Go through the material line by line and tally those containing the string "della". Only the tally is wanted.

[Start of section]

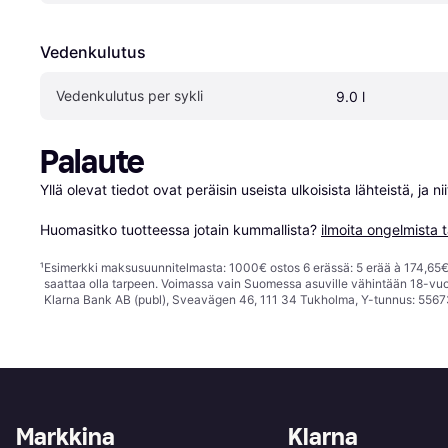
Vedenkulutus
Vedenkulutus per sykli
9.0 l
Palaute
Yllä olevat tiedot ovat peräisin useista ulkoisista lähteistä, ja 
Huomasitko tuotteessa jotain kummallista? 
ilmoita ongelmista t
¹
Esimerkki maksusuunnitelmasta: 1000€ ostos 6 erässä: 5 erää à 174,65€ 
saattaa olla tarpeen. Voimassa vain Suomessa asuville vähintään 18-vuo
Klarna Bank AB (publ), Sveavägen 46, 111 34 Tukholma, Y-tunnus: 5567
Markkina
Klarna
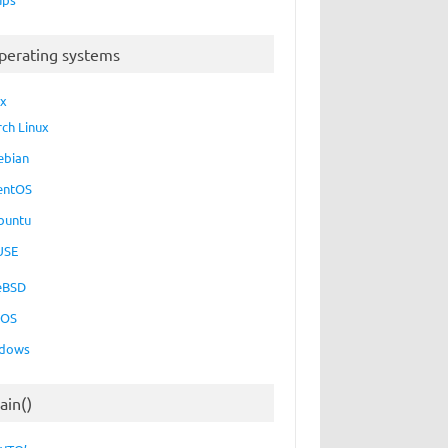
perating systems
ux
rch Linux
ebian
entOS
buntu
USE
eBSD
cOS
dows
ain()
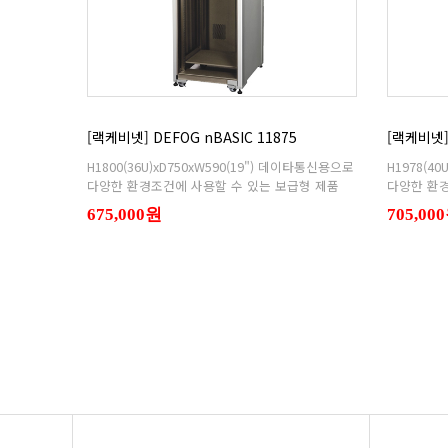
[랙케비넷] DEFOG nBASIC 11875
[랙케비넷] 
다양한 환경조건에 사용할 수 있는 보급형 제품
다양한 환경
675,000원
705,00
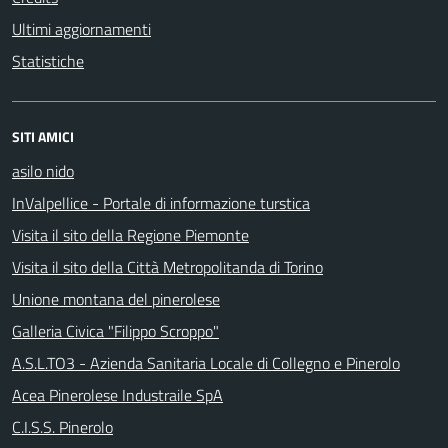
Ultimi aggiornamenti
Statistiche
SITI AMICI
asilo nido
InValpellice - Portale di informazione turstica
Visita il sito della Regione Piemonte
Visita il sito della Città Metropolitanda di Torino
Unione montana del pinerolese
Galleria Civica "Filippo Scroppo"
A.S.L.TO3 - Azienda Sanitaria Locale di Collegno e Pinerolo
Acea Pinerolese Industraile SpA
C.I.S.S. Pinerolo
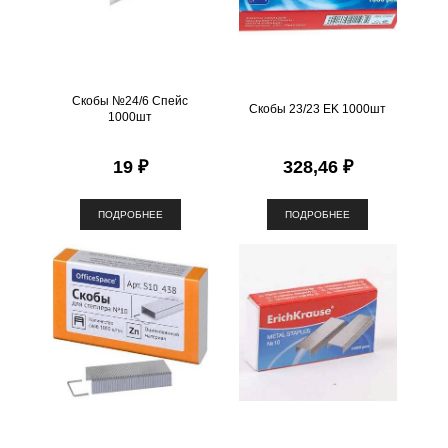
Скобы №24/6 Спейс
Скобы 23/23 EK 1000шт
1000шт
19 ₽
328,46 ₽
ПОДРОБНЕЕ
ПОДРОБНЕЕ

[End of section]

Response to the task: 2